Douglas Coupland
[Writer, b. 1961, Baden-Söllingen, Germany, lives in Vancouver, Canada.]

 I tried to think of a witty play on “Every picture tells a thousand words,” but then the whole word/picture thing collapsed on me. 

John Baldessari
[Artist, b. 1931, National City, California, lives in Venice, California.]

 I tend to think of words as substitutes for images. I can never seem to figure out what one does that the other doesn’t do. 

Wright Morris
[Writer and photographer, b. 1910, Central City, Nebraska, d. 1998, Mill Valley, California.]

 The photograph, after all, is just a photograph. Words will determine its meaning and status. 

Douglas Huebler
[Photographer and artist, b. 1924, Ann Arbor, Michigan, d. 1997, Truro, Massachusetts.]

 What I say is part of the artwork. 

Robert Doisneau
[Photographer, b. 1912, Gentilly, Val-de-Marne, France, d. 1994, Montrouge, France.]

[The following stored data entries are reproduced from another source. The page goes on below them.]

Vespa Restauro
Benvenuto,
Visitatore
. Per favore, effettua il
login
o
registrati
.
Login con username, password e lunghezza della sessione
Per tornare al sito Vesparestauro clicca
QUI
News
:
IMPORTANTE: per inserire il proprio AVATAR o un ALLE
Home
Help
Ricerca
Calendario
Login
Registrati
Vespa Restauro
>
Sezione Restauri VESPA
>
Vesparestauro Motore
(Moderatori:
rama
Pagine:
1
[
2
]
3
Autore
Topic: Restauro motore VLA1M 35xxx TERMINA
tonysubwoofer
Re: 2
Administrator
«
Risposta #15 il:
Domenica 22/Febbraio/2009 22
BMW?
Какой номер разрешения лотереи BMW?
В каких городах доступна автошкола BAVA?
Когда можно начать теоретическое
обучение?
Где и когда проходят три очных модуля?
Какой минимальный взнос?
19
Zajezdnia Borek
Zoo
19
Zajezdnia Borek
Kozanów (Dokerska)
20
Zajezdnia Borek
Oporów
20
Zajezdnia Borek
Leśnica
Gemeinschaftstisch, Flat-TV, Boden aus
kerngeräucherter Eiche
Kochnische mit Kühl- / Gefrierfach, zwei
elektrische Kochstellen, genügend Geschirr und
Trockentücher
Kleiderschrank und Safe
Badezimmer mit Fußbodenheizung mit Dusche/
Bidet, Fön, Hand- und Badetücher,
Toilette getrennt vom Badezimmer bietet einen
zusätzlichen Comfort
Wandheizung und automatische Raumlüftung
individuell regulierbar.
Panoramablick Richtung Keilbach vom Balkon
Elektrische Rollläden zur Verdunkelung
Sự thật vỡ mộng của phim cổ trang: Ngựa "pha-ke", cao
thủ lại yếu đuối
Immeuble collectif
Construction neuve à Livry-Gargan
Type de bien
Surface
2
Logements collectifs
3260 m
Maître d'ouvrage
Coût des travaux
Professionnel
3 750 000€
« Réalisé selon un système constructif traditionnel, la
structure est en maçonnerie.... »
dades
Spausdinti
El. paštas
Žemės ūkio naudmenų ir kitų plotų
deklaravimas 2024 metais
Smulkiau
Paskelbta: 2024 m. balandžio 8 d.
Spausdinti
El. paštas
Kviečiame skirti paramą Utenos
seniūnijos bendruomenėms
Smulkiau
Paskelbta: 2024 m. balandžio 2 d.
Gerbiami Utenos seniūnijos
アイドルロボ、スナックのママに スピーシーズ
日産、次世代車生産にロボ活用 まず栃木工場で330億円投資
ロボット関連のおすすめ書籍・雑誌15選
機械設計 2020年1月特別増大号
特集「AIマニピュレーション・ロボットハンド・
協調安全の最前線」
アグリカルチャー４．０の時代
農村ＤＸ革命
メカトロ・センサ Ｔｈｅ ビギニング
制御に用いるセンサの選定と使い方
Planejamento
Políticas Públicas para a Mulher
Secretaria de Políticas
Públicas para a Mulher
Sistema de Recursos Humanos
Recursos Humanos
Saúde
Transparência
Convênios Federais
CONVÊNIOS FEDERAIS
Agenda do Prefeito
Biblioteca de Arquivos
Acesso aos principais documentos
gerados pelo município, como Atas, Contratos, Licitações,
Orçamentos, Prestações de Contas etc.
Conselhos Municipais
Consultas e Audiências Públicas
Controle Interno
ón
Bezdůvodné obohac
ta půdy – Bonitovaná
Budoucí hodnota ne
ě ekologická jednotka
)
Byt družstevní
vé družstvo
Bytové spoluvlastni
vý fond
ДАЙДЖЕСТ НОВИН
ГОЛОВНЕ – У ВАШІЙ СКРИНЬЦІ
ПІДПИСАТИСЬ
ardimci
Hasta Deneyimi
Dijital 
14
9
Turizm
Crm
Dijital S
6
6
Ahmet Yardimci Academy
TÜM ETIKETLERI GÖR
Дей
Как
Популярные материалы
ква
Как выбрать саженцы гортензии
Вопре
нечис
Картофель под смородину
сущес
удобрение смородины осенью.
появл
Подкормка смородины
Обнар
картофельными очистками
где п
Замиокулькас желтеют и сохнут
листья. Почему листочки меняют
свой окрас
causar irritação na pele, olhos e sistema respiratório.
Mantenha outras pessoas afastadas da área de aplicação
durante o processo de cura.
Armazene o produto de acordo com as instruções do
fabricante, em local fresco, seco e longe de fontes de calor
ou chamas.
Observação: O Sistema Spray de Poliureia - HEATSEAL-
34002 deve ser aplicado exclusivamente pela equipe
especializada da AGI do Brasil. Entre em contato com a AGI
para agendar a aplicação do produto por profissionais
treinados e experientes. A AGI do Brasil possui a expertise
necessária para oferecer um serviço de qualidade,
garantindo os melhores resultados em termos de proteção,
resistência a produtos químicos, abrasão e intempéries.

 If you take photos, don’t speak, don’t write, don’t analyze yourself, and don’t answer any questions. 

Arthur Rothstein
[Writer, b. 1915, New York, d. 1985, New Rochelle, New York.]

 ...a photographer must be aware of and concerned about the words that accompany a picture. These words should be considered as carefully as the lighting, exposure and composition of the photograph. 

James Agee
[Writer, b. 1909, Knoxville, Tennessee, d. 1955, New York.]

 If I could do it, I’d do no writing at all here. It would all be photographs. (In the 1941 book with photographs by Walker Evans Let Us Now Praise Famous Men) 

Errol Morris
[Documentary filmmaker, b. 1948, Hewlett, New York, lives in Cambridge, Massachusetts.]

 If you want to trick someone with a photograph, there are lots of easy ways to do it. You don’t need Photoshop. You don’t need sophisticated digital photo-manipulation. You don’t need a computer. All you need to do is change the caption.